(Data excerpts)
=== Begin Enclosure ===

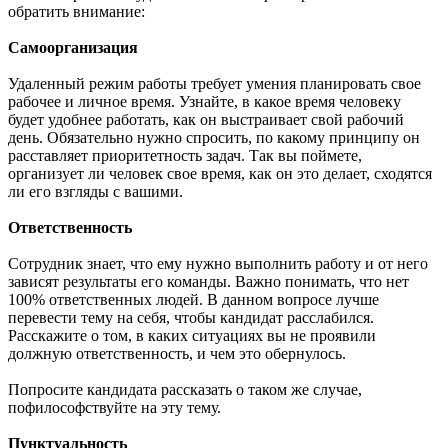
обратить внимание:
Самоорганизация
Удаленный режим работы требует умения планировать свое
рабочее и личное время. Узнайте, в какое время человеку
будет удобнее работать, как он выстраивает свой рабочий
день. Обязательно нужно спросить, по какому принципу он
расставляет приоритетность задач. Так вы поймете,
организует ли человек свое время, как он это делает, сходятся
ли его взгляды с вашими.
Ответственность
Сотрудник знает, что ему нужно выполнить работу и от него
зависят результаты его команды. Важно понимать, что нет
100% ответственных людей. В данном вопросе лучше
перевести тему на себя, чтобы кандидат расслабился.
Расскажите о том, в каких ситуациях вы не проявили
должную ответственность, и чем это обернулось.
Попросите кандидата рассказать о таком же случае,
пофилософствуйте на эту тему.
Пунктуальность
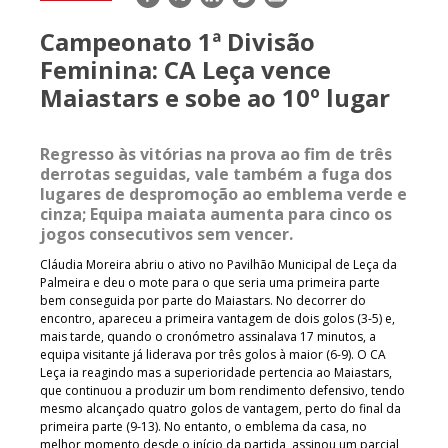
mail
Campeonato 1ª Divisão
Feminina: CA Leça vence
Maiastars e sobe ao 10º lugar
Regresso às vitórias na prova ao fim de três
derrotas seguidas, vale também a fuga dos
lugares de despromoção ao emblema verde e
cinza; Equipa maiata aumenta para cinco os
jogos consecutivos sem vencer.
Cláudia Moreira abriu o ativo no Pavilhão Municipal de Leça da
Palmeira e deu o mote para o que seria uma primeira parte
bem conseguida por parte do Maiastars. No decorrer do
encontro, apareceu a primeira vantagem de dois golos (3-5) e,
mais tarde, quando o cronómetro assinalava 17 minutos, a
equipa visitante já liderava por três golos à maior (6-9). O CA
Leça ia reagindo mas a superioridade pertencia ao Maiastars,
que continuou a produzir um bom rendimento defensivo, tendo
mesmo alcançado quatro golos de vantagem, perto do final da
primeira parte (9-13). No entanto, o emblema da casa, no
melhor momento desde o início da partida, assinou um parcial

=== End Enclosure ===

What are the lines above that hold the string "golos"? Copy them.

encontro, apareceu a primeira vantagem de dois golos (3-5) e,
equipa visitante já liderava por três golos à maior (6-9). O CA
mesmo alcançado quatro golos de vantagem, perto do final da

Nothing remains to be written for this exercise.